A different point of view comes from Helen Spiegelman, president of the Vancouver-based Society Promoting Environmental Conservation. She disagrees with the municipal collection solution, stating there is no reason why garbage service for disposable products and excess packaging should be a community service.

Spiegelman’s position is that the marketplace in general should devise a process whereby it takes full responsibility for its own end-of-life products. Manufacturers would then be more inclined to produce less waste in their packaging, and to reduce the planned obsolescence in the design of their products.

"We need to move past a vision of cities and towns being responsible for providing end-of-life management of the diverse and complex products that are sold in the marketplace," Spiegelman says.

What can Calgarians do about e-waste while all this gets sorted out? The city, in association with a&b sound, is holding its first annual electronics recycling round-up day on Saturday, May 10.

The waste will be recycled by Alberta’s Maxus Technology, which opened a state-of-the-art electronics recycling facility in September 2002 in Rimbey. So far, a lot of Maxus’s materials have come from municipalities, universities, schools and hospitals – their "MUSH" clients, as president Shelly Whatmore calls them – as well as many corporate clients. The 37,000 square foot facility has a staff of 25 people. When e-cycling becomes routine, Maxus could process up to 5 million pounds of electronic waste annually, and employ 120 people.

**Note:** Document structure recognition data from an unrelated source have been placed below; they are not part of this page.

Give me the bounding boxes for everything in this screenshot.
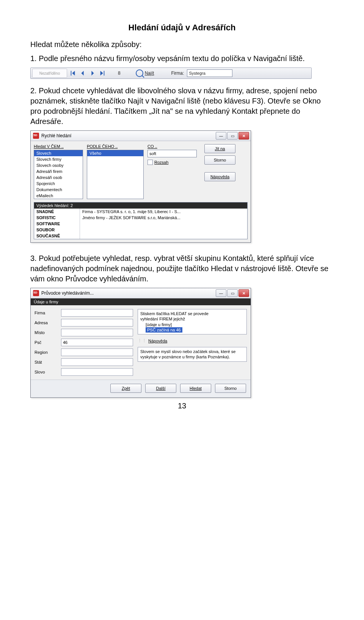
search-by-list[interactable]: Všeho [87, 150, 144, 199]
list-item[interactable]: Jméno firmy - JEŽEK SOFTWARE s.r.o, Mari… [80, 215, 247, 221]
navbar-strip: Nezatříděno 8 Najít Firma: Systegra [30, 67, 312, 79]
field-firma[interactable] [61, 309, 133, 317]
list-item[interactable]: SOFISTIC [34, 215, 80, 221]
info-line: Stiskem tlačítka HLEDAT se provede [140, 311, 244, 316]
list-item[interactable]: Adresáři osob [34, 174, 83, 181]
next-button[interactable]: Další [145, 384, 176, 393]
list-item[interactable]: Slovech [34, 150, 83, 156]
list-item[interactable]: SOUBOR [34, 227, 80, 233]
label-misto: Místo [35, 330, 57, 335]
list-item[interactable]: SOFTWARE [34, 221, 80, 227]
cancel-button[interactable]: Storno [215, 384, 246, 393]
help-toggle[interactable]: ⋮⋮ Nápověda [138, 337, 247, 344]
info-line: vyhledání FIREM jejichž [140, 316, 244, 322]
checkbox-icon [147, 160, 153, 165]
field-slovo[interactable] [61, 368, 133, 376]
quickfind-window: Rychlé hledání — ▭ ✕ Hledat V ČEM .. Slo… [30, 130, 251, 243]
range-label: Rozsah [154, 160, 168, 165]
list-item[interactable]: Adresáři firem [34, 168, 83, 174]
close-button[interactable]: ✕ [238, 132, 249, 140]
nav-next-icon[interactable] [88, 69, 97, 77]
minimize-button[interactable]: — [216, 289, 226, 297]
results-right-column: Firma - SYSTEGRA s. r. o, 1. máje 59, Li… [80, 209, 247, 239]
company-label: Firma: [171, 71, 184, 76]
sort-indicator: Nezatříděno [32, 69, 67, 78]
wizard-form: Firma Adresa Místo Psč 46 Region Stát Sl… [35, 309, 133, 376]
field-misto[interactable] [61, 329, 133, 336]
list-item[interactable]: Dokumentech [34, 187, 83, 193]
app-icon [33, 290, 39, 296]
list-item[interactable]: Poznámkách [34, 199, 83, 199]
results-panel: Výsledek hledání: 2 SNADNÉ SOFISTIC SOFT… [34, 202, 248, 239]
field-adresa[interactable] [61, 319, 133, 326]
field-stat[interactable] [61, 358, 133, 366]
grip-icon: ⋮⋮ [138, 338, 147, 343]
label-adresa: Adresa [35, 320, 57, 325]
list-item[interactable]: SNADNÉ [34, 209, 80, 215]
list-item[interactable]: SOUČASNĚ [34, 233, 80, 239]
field-region[interactable] [61, 348, 133, 356]
results-header: Výsledek hledání: 2 [34, 202, 247, 209]
nav-first-icon[interactable] [69, 69, 77, 77]
info-highlight: PSČ začíná na 46 [146, 327, 182, 333]
range-checkbox[interactable]: Rozsah [147, 160, 201, 165]
company-input[interactable]: Systegra [187, 69, 232, 77]
page-number: 13 [30, 402, 334, 410]
app-icon [33, 133, 39, 139]
wizard-section-header: Údaje u firmy [31, 298, 251, 305]
paragraph-item1: 1. Podle přesného názvu firmy/osoby veps… [30, 53, 334, 64]
paragraph-3: 3. Pokud potřebujete vyhledat, resp. vyb… [30, 253, 334, 284]
wizard-info: Stiskem tlačítka HLEDAT se provede vyhle… [138, 309, 247, 334]
label-slovo: Slovo [35, 370, 57, 374]
wizard-window: Průvodce vyhledáváním... — ▭ ✕ Údaje u f… [30, 288, 251, 398]
field-psc[interactable]: 46 [61, 339, 133, 346]
list-item[interactable]: Spojeních [34, 181, 83, 187]
label-stat: Stát [35, 360, 57, 364]
paragraph-intro: Hledat můžete několika způsoby: [30, 39, 334, 50]
wizard-footer: Zpět Další Hledat Storno [31, 380, 251, 397]
back-button[interactable]: Zpět [110, 384, 141, 393]
results-left-column: SNADNÉ SOFISTIC SOFTWARE SOUBOR SOUČASNĚ [34, 209, 80, 239]
col1-label: Hledat V ČEM .. [34, 144, 83, 149]
help-button[interactable]: Nápověda [204, 172, 235, 181]
record-count: 8 [118, 71, 121, 76]
nav-prev-icon[interactable] [78, 69, 87, 77]
page-title: Hledání údajů v Adresářích [30, 23, 334, 33]
window-title: Rychlé hledání [41, 133, 216, 138]
go-button[interactable]: Jít na [204, 144, 235, 153]
cancel-button[interactable]: Storno [204, 155, 235, 165]
label-firma: Firma [35, 311, 57, 315]
search-in-list[interactable]: Slovech Slovech firmy Slovech osoby Adre… [34, 150, 83, 199]
titlebar: Rychlé hledání — ▭ ✕ [31, 131, 251, 141]
search-term-input[interactable]: soft [147, 150, 197, 157]
nav-last-icon[interactable] [98, 69, 107, 77]
close-button[interactable]: ✕ [238, 289, 249, 297]
list-item[interactable]: Všeho [87, 150, 143, 156]
list-item[interactable]: Slovech firmy [34, 156, 83, 162]
paragraph-2: 2. Pokud chcete vyhledávat dle libovolné… [30, 86, 334, 127]
maximize-button[interactable]: ▭ [227, 132, 238, 140]
search-icon [136, 69, 143, 77]
wizard-help-text: Slovem se myslí slovo nebo začátek slova… [138, 347, 247, 362]
list-item[interactable]: Firma - SYSTEGRA s. r. o, 1. máje 59, Li… [80, 209, 247, 215]
list-item[interactable]: eMailech [34, 193, 83, 199]
label-psc: Psč [35, 340, 57, 345]
minimize-button[interactable]: — [216, 132, 226, 140]
find-button[interactable]: Najít [136, 69, 154, 77]
search-button[interactable]: Hledat [180, 384, 211, 393]
label-region: Region [35, 350, 57, 355]
col3-label: CO .. [147, 144, 201, 149]
titlebar: Průvodce vyhledáváním... — ▭ ✕ [31, 288, 251, 298]
find-label: Najít [145, 71, 154, 76]
window-title: Průvodce vyhledáváním... [41, 290, 216, 296]
list-item[interactable]: Slovech osoby [34, 162, 83, 168]
maximize-button[interactable]: ▭ [227, 289, 238, 297]
info-bracket: [údaje u firmy] [140, 322, 244, 327]
col2-label: PODLE ČEHO .. [87, 144, 144, 149]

The 500,000 pounds that Whatmore estimates will be collected in upcoming recycling drives in Western Canada is less than 0.5 per cent of what Environment Canada predicts Canadians will dispose of in 2005. Whatmore says every item Maxus processes gets resold, refurbished or recycled.

Maxus signed an "Electronics Recycler Pledge of True Stewardship" in August 2002, declaring that no harmful components will be landfilled or shipped overseas. This pledge is with respect to an international treaty, the Basel Convention, which prohibits the dumping of toxic wastes in foreign countries. One estimate has 50 to 80 per cent of U.S. e-waste currently being shipped to Asia, where it is regularly dismantled by workers unprotected from its harmful components.

The Seattle-based Basel Action Network (BAN), which monitors adherence to the treaty, discovered Canadian e-waste in China last year, via little telltale clues like tags from the Department of National Defense and Air Canada attached to equipment. Canada has ratified the Basel Convention, and although China has banned the import of e-waste, it is difficult to monitor – a loophole exists because intact electronics are not toxic.

In Canada, the environmental impact of waste is a provincial jurisdiction – the provinces have begun a dialogue with manufacturers and recyclers to develop a working plan, but waiting until collection and disposal infrastructures are in place is not a wise choice. Ultimately, there will probably be some unavoidable cost to consumers, but in the meantime, don’t throw out your old electronics – if they can’t be reused, bring them to the round-up.

What can be recycled

The Calgary electronics recycling round-up will be held May 10 from 9 a.m. to 3 p.m. at three locations: Anderson LRT Station, Brentwood LRT Station and Deerfoot Outlet Mall.

Acceptable items include: answering machines, calculators, cellular phones, compact discs, compact disc players, car stereos, computer hard drives, digital cameras, DVD players, DVD discs, electronic typewriters, fax machines, floppy disks, games boxes, home stereos, laptop computers, laser discs, mainframe computers, mobile phones, modems, networking equipment, pagers, palm pilots, personal computers, portable music devices, power surge protectors, printers, printed circuit boards, projection systems, radios, record players, remote controls, scanners, satellite receivers, tape players, telephones, testing equipment, televisions (no consoles), uninterruptable power supplies, VCRs, video cameras.